All euthanized individuals were transferred to the Herpetological Museum, and the standard museum procedures were as follows: specimens were fixed in 10% formalin for 24 h, placed in standing water for an additional 24 h and subsequently transferred to 70% ethanol for long-term storage (Heyer et al., 1994; Simmons, 2002). In 2015, the same preserved specimens were measured again, including their Lp and Mp, using the same dial calipers and scale. To determine the occurrence of inter-observer bias, two recorders measured three amphibian species independently, Pseudorana weiningensis (n = 8), Amolops loloensis (n = 26) and Nanorana pleskei (n = 10) and the results were compared.
Statistical analysis
We examined the body length and body mass of 13 anuran species and compared changes between their live and preserved states. All data sets were tested for normality prior to other analyses, and a paired sampled t-test was applied to test for inter-observer variations in the measurements. Paired t-test and Wilcoxon signed-rank tests were used to analyze overall differences between Ll and Lp, Ml and Mp, and the analysis of covariance was preformed to compare interspecific differences in response to preservation. The paired t-test was also conducted to test the differences between Ll and Lp, Ml and Mp in each sampled species. The independent sample t-test and Mann–Whitney U were carried out to analyze the differences in ACL, PCL, ACM, PCM, Ll, Lp, Ml, and Mp between sexes and to test whether intersexual difference was changed during the preservation. Here, fifty females and fifty males were randomly sampled. Tamhane’s T2 (when the variances are unequal) were used for multiple comparisons in fresh specimens and preserved specimens respectively to ensure whether the interspecific differences were changed during the preservation. Linear correlation analysis was performed to test for relationships between the changes in body length or mass and the live length or mass of the amphibians. Finally, conversion equations were constructed to correct the body length and body mass measurements of preserved amphibian specimens through multiple-linear regression analysis, and the best models were determined by backward stepwise regression. A t-test was used to ascertain significant differences between the linear coefficient (y-intercept) and zero and the angular coefficient (slope) and one. All statistical tests were performed using SPSS (version 20.0; SPSS, Inc., Chicago, IL, USA), and differences were considered significant when p < 0.05. All of the results in the text are presented as the mean ± SD (standard deviation), except in the error bar charts, which show the mean ± SE (standard error).
Results
Reductions in body length and mass
There were no significant differences in both the body length and mass of the three species (Pseudorana weiningensis: p = 0.314, 0.351; Amolops loloensis: p = 0.607, 0.157; Nanorana pleskei: p = 0.399, 0.081; combined: p = 0.767, 0.087) measured by the two observers (Table S1); thus, there is no inter-observer bias in our measurements. Overall, the paired t-test and Wilcoxon signed-rank test respectively revealed highly significant differences in body length (t = 21.911, p < 0.001) and body mass (Z = − 13.789, p < 0.001) between the live and preserved specimens, where the body length and body mass of the preserved specimens significantly decreased relative to those of the fresh specimens. The changes in body length and mass also exhibited highly significant variations between species (body length: absolute change, F12,169 = 10.197, p < 0.001; percent change, F12,169 = 4.873, p < 0.001; body mass: absolute change, F12,169 = 10.131, p < 0.001; percent change, F12,169 = 21.649, p < 0.001).

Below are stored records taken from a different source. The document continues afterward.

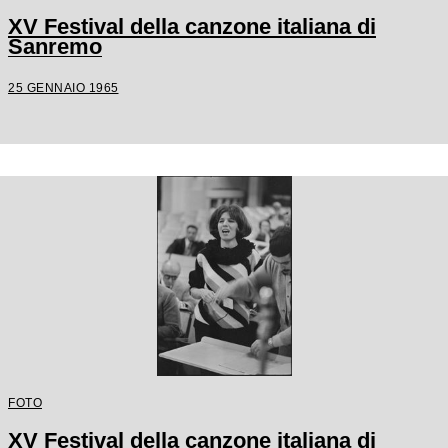
XV Festival della canzone italiana di
Sanremo
25 GENNAIO 1965
FOTO
XV Festival della canzone italiana di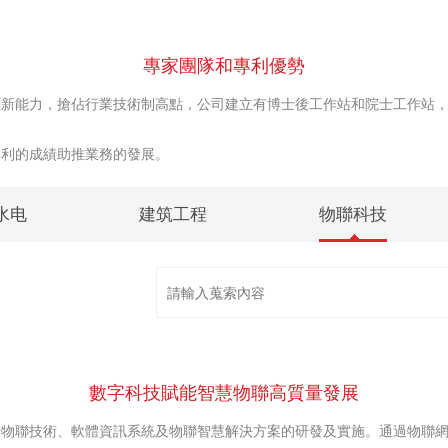
專家團隊和專利優勢
能力，搶佔行業技術制高點，公司建立有博士後工作站和院士工作站，
利的成績助推業務的發展。
水电
建筑工程
物聯科技
數字科技賦能智慧物聯高質量發展
聯技術、軟體資訊系統及物聯智慧解決方案的研發及實施。通過物聯網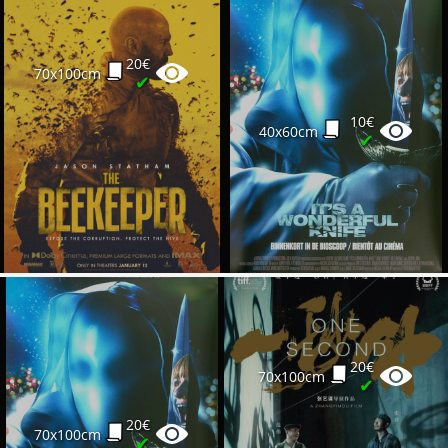
20€
70x100cm
✔
10€
40x60cm
✔
20€
70x100cm
✔
20€
70x100cm
✔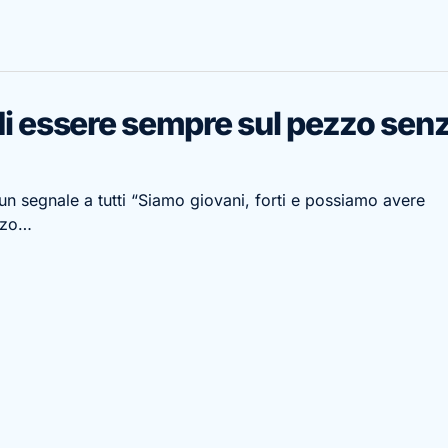
di essere sempre sul pezzo sen
un segnale a tutti “Siamo giovani, forti e possiamo avere
ezzo…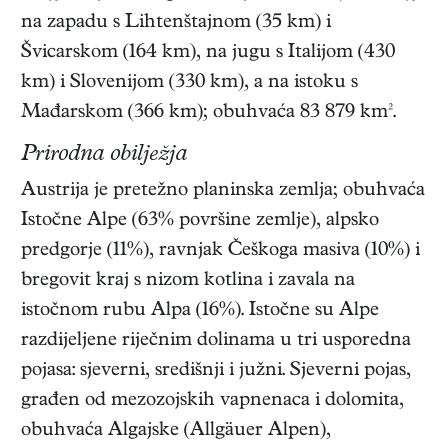
na zapadu s Lihtenštajnom (35 km) i
Švicarskom (164 km), na jugu s Italijom (430
km) i Slovenijom (330 km), a na istoku s
Mađarskom (366 km); obuhvaća 83 879 km².
Prirodna obilježja
Austrija je pretežno planinska zemlja; obuhvaća
Istočne Alpe (63% površine zemlje), alpsko
predgorje (11%), ravnjak Češkoga masiva (10%) i
bregovit kraj s nizom kotlina i zavala na
istočnom rubu Alpa (16%). Istočne su Alpe
razdijeljene riječnim dolinama u tri usporedna
pojasa: sjeverni, središnji i južni. Sjeverni pojas,
građen od mezozojskih vapnenaca i dolomita,
obuhvaća Algajske (Allgäuer Alpen),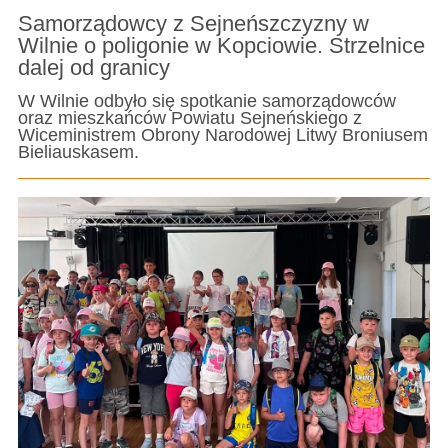
Samorządowcy z Sejneńszczyzny w
Wilnie o poligonie w Kopciowie. Strzelnice
dalej od granicy
W Wilnie odbyło się spotkanie samorządowców
oraz mieszkańców Powiatu Sejneńskiego z
Wiceministrem Obrony Narodowej Litwy Broniusem
Bieliauskasem.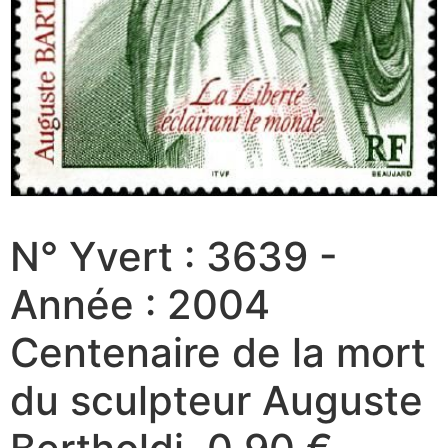
N° Yvert : 3639 -
Année : 2004
Centenaire de la mort
du sculpteur Auguste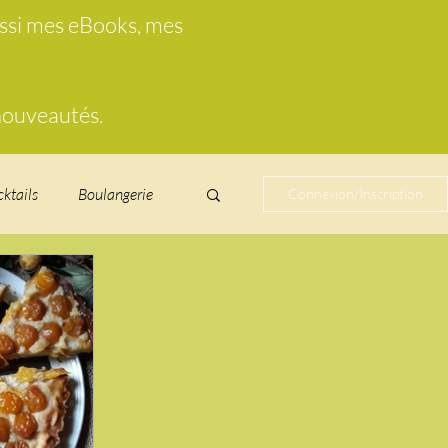
ussi mes eBooks, mes
 nouveautés.
cktails
Boulangerie
Connexion/Inscription
cucurbitacées
ire au vin
glacés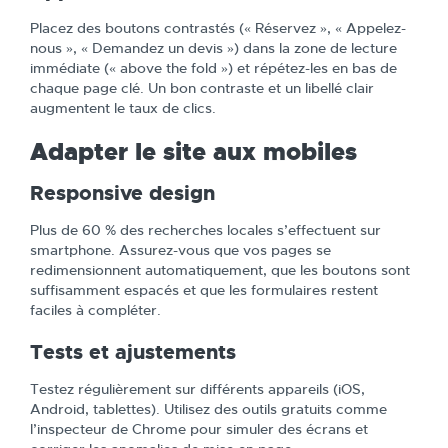
Placez des boutons contrastés (« Réservez », « Appelez-
nous », « Demandez un devis ») dans la zone de lecture
immédiate (« above the fold ») et répétez-les en bas de
chaque page clé. Un bon contraste et un libellé clair
augmentent le taux de clics.
Adapter le site aux mobiles
Responsive design
Plus de 60 % des recherches locales s’effectuent sur
smartphone. Assurez-vous que vos pages se
redimensionnent automatiquement, que les boutons sont
suffisamment espacés et que les formulaires restent
faciles à compléter.
Tests et ajustements
Testez régulièrement sur différents appareils (iOS,
Android, tablettes). Utilisez des outils gratuits comme
l’inspecteur de Chrome pour simuler des écrans et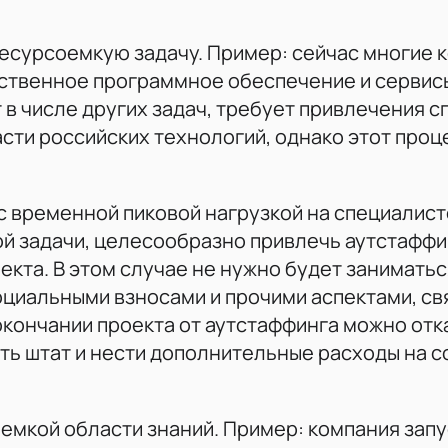
есурсоемкую задачу. Пример: сейчас многие 
ественное программное обеспечение и сервис
 в числе других задач, требует привлечения 
сти российских технологий, однако этот проц
с временной пиковой нагрузкой на специалист
ой задачи, целесообразно привлечь аутстафф
екта. В этом случае не нужно будет заниматьс
оциальными взносами и прочими аспектами, св
 окончании проекта от аутстаффинга можно отк
ть штат и нести дополнительные расходы на 
емкой области знаний. Пример: компания зап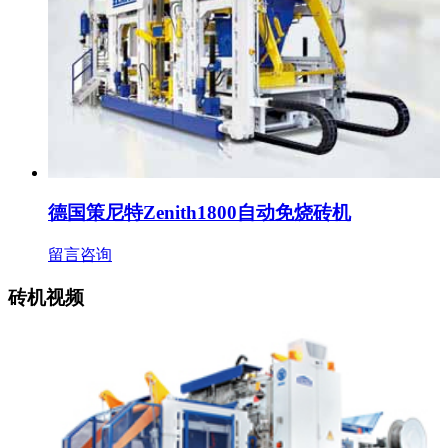
德国策尼特Zenith1800自动免烧砖机
留言咨询
砖机视频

Furthermore, the results showed that the mean body length or mass of each sampled species were significantly (p < 0.05) different between pre-preservation and post-preservation (Tables S2 and S3). The body lengths of six species were markedly significantly (p < 0.01) reduced during preservation; and those of eight species were highly significantly (p < 0.001) reduced. The body mass results were similarly observed (Table S3). The mean reductions in body length and body mass varied between species by 6.06 ± 3.17% and 24.82 ± 10.08%, respectively. Both the body length and mass of Odorrana margaretae shrank the least with length shrinking by 3.70 ± 3.81% and mass by 16.57 ± 9.26%, and the body length of Nanorana pleskei shrank the most by 9.37 ± 4.92%. Surprisingly, Nanorana pleskei shrank by 48.43 ± 9.38% on average, roughly half its entire body mass (Fig. 1).
The effects of preservation (ACL and ACM) on body length and body mass did not differ significantly between sexes, but the percent change in body conditions (PCL and PCM) after preservation was significant greater in males than females (PCL: t = 2.269, P = 0.025; PCM: t = 3.386, P = 0.001; Table 2).
Table 2. Differences in measurements by sex (male and female) of all 13 amphibians in this study.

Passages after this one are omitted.